BY REGISTERING TO PARTICIPATE IN OUR LAWNIFI AFFILIATE PROGRAM, YOU AGREE THAT YOU HAVE READ AND UNDERSTAND THE TERMS AND CONDITIONS OF THIS AGREEMENT AND THAT YOU AGREE TO BE LEGALLY RESPONSIBLE FOR EACH AND EVERY TERM AND CONDITION.
THIS AGREEMENT REQUIRES THE RESOLUTION OF DISPUTES BY BINDING ARBITRATION IN CHARLESTON, SOUTH CAROLINA AT THE OPTION OF SOD SOLUTIONS, INC.
- Your Eligibility
This Agreement contains the complete terms and conditions that apply to you becoming an affiliate in our affiliate program for Lawnifi lawn products (“Affiliate Program”), and your entering into this Agreement is a pre-condition to participation in our Affiliate Program. Throughout this Agreement, “we,” “us,” “our” and “Sod Solutions” refer to Sod Solutions, Inc., and “you,” “your,” and “yours” refer to you, as an affiliate. If you are an individual, in order to be eligible to participate in the Affiliate Program, you represent and warrant that you are a legal resident of the United States 21 years old or older. If you are representing an entity under the Affiliate Program, you represent and warrant that you are a legal resident of the United States 21 years old or older, that you are authorized on behalf of the entity to agree to this Agreement, and that your entry into this Agreement is legally binding on the entity you represent.
- Other Terms and Conditions
- How Affiliate Program Works; Minimum Requirements
3.1 Subject to your compliance with the terms and conditions of this Agreement, you are eligible to receive $2 per unit from the purchase of Eligible Products by each new buyer you refer, and $1 per unit from the subsequent purchase of Eligible Products by the same buyer.
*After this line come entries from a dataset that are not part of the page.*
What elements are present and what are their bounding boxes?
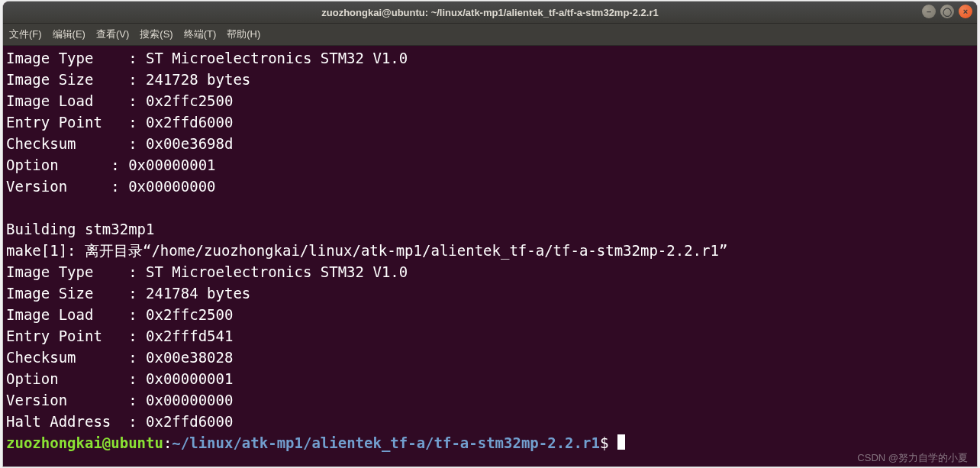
prompt-symbol: $ — [600, 434, 608, 451]
out-line: Image Type : ST Microelectronics STM32 V… — [6, 263, 408, 280]
out-line: Image Load : 0x2ffc2500 — [6, 92, 233, 109]
close-button[interactable]: × — [959, 5, 972, 18]
menu-view[interactable]: 查看(V) — [96, 27, 129, 41]
out-line: Image Size : 241784 bytes — [6, 285, 250, 302]
prompt-path: ~/linux/atk-mp1/alientek_tf-a/tf-a-stm32… — [172, 434, 600, 451]
out-line: Option : 0x00000001 — [6, 370, 233, 387]
out-line: Entry Point : 0x2fffd541 — [6, 328, 233, 344]
out-line: Version : 0x00000000 — [6, 178, 216, 195]
out-line: Image Type : ST Microelectronics STM32 V… — [6, 50, 408, 66]
menu-help[interactable]: 帮助(H) — [227, 27, 260, 41]
out-line: Image Load : 0x2ffc2500 — [6, 306, 233, 323]
prompt-user-host: zuozhongkai@ubuntu — [6, 434, 163, 451]
out-line: Halt Address : 0x2ffd6000 — [6, 413, 233, 430]
menu-terminal[interactable]: 终端(T) — [184, 27, 217, 41]
titlebar: zuozhongkai@ubuntu: ~/linux/atk-mp1/alie… — [3, 2, 977, 24]
out-line: Building stm32mp1 — [6, 221, 154, 237]
terminal-output[interactable]: Image Type : ST Microelectronics STM32 V… — [3, 46, 977, 466]
watermark: CSDN @努力自学的小夏 — [857, 451, 968, 465]
out-line: make[1]: 离开目录“/home/zuozhongkai/linux/at… — [6, 242, 727, 259]
window-controls: – ◯ × — [922, 5, 972, 18]
out-line: Version : 0x00000000 — [6, 392, 233, 408]
menu-edit[interactable]: 编辑(E) — [53, 27, 85, 41]
minimize-button[interactable]: – — [922, 5, 936, 18]
maximize-button[interactable]: ◯ — [940, 5, 954, 18]
window-title: zuozhongkai@ubuntu: ~/linux/atk-mp1/alie… — [321, 7, 658, 18]
menu-file[interactable]: 文件(F) — [9, 27, 42, 41]
menu-search[interactable]: 搜索(S) — [140, 27, 172, 41]
out-line: Checksum : 0x00e3698d — [6, 135, 233, 152]
cursor — [617, 434, 625, 450]
out-line: Checksum : 0x00e38028 — [6, 349, 233, 366]
out-line: Entry Point : 0x2ffd6000 — [6, 114, 233, 131]
out-line: Option : 0x00000001 — [6, 157, 216, 173]
menubar: 文件(F) 编辑(E) 查看(V) 搜索(S) 终端(T) 帮助(H) — [3, 24, 977, 46]
terminal-window: zuozhongkai@ubuntu: ~/linux/atk-mp1/alie… — [3, 2, 977, 466]
prompt-colon: : — [163, 434, 172, 451]
out-line: Image Size : 241728 bytes — [6, 71, 250, 88]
A “new buyer” is someone who has not purchased through www.lawnifi.wpengine.com previously based on our records. “Same buyer” means anyone in the same household, or representing the same business or company, as determined by contact information in our records. So for example, if a husband and wife each separately make purchases, they would be considered the same buyer. “Eligible Products” means any lawn care product authorized for sale by Sod Solutions under the Lawnifi brand at the time of the sale. A “unit” means each separate Eligible Product purchased without reference to size. Products sold as a bundle count as one (1) unit. In the event of any question or dispute regarding sales eligible for commissions under the Affiliate Program, or how the commissions were calculated, Sod Solutions’ decisions shall be final and binding. All amounts shown under this Agreement are in United States dollars.
3.2 Commissions will be paid by check, or direct deposit, as we determine, issued within 90 days following the end of each calendar quarter in which the commissions accrued, subject to a $100 minimum disbursement threshold and a minimum referral requirement. Earned commissions below the $100 minimum disbursement threshold will continue to roll over on a quarterly basis and will be payable following the end of the calendar quarter when the commissions earned equal or surpass $100 subject to the minimum referral requirement. The minimum referral requirement is that you are required to refer at least one (1) or more new buyers every twelve (12) months. By way of example, accrued commissions will be held until you accrue at least $100 in commissions, provided that, if such commissions only equal or exceed $100 in a 12-month period when you did not refer any new buyers, your participation in the Affiliate Program will automatically terminate following the 12-month period of inactivity and while we will pay the accrued commissions to you that equaled or exceeded $100, no further commission shall be or payable. Subject to the $100 minimum disbursement threshold and the minimum referral requirement, there is presently no limit on the amount of commissions you could earn from a single new buyer you refer who makes multiple purchases over time.
- Affiliate Obligations
4.1. To enroll in this program, you are required to complete and submit to us, online or as we may otherwise direct from time to time, a registration application, which we may approve or decline in our sole discretion.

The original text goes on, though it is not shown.